Code:
use strict;
#open the directory and than read all the files with *.pdb
opendir(DIR,"/home/shafiq/Desktop/parser/max-cluster-prepration/") or die "$!";
my @all_pdb_files = grep {/\.pdb$/} readdir DIR;
close DIR;
#open a new output file
#reterive desired data from the PDB file
foreach (@all_pdb_files){
open (SP, "$_");
my $test;
while (<SP>){
#match PDB Id in the file header
if ($_=~/^HEADER[\s\S]+(....)..............$/)
{
$test=$1;
#chomp $test;
#print "$test";
$test= "$test" . ".pdb";
open (OUTPUT,">./result/$test");
}
# open new out put files
# remove chain B-Z
unless (($_=~/^ATOM\s+\S+\s+\S+\s+\S+\s+[B-Z]/) ||($_=~/^TER\s+\S+\s+\S+\s+[B-Z]/) ||($_=~/^HETATM\s+\S+\s+\S+\s+\S+\s+[B-Z]/))
{
my $test2=$_;
print(OUTPUT "$test2");
#print " This is resolution $test2"
}
}
}
The code written above is working fine as many of my files those have A chain and I want to remove all the other chains from B-Z.
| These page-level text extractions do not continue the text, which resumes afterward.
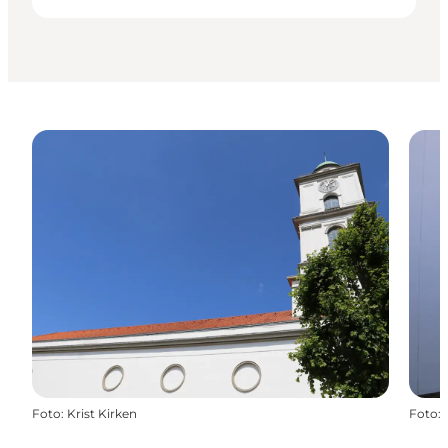
Foto
:
Krist Kirken
Foto
:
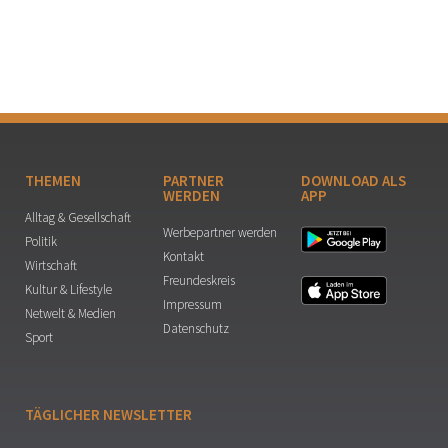
THEMEN
PARTNER
DOWNLOAD ALS
WERDEN
APP
Alltag & Gesellschaft
Werbepartner werden
Politik
Kontakt
Wirtschaft
Freundeskreis
Kultur & Lifestyle
Impressum
Netwelt & Medien
Datenschutz
Sport
TÄGLICHER NEWSLETTER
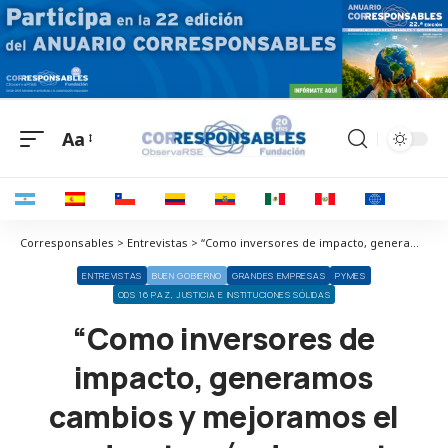
Aa
Corresponsables > Entrevistas > “Como inversores de impacto, generamos cambios y mejoramos el mundo a través de nuestra actividad de inversión y nuestras startups”
ENTREVISTAS
BUEN GOBIERNO
GRANDES EMPRESAS
PYMES
ODS 16 PAZ, JUSTICIA E INSTITUCIONES SÓLIDAS
“Como inversores de
impacto, generamos
cambios y mejoramos el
I nead only one chain at a time and that is first chain. It could be either A, B, C, D etc
but with some of my files where i have no A chain and my first chain is B I want to remove chain C-Z and similarly where there is no A and B I want to remove D-Z by having C in my results.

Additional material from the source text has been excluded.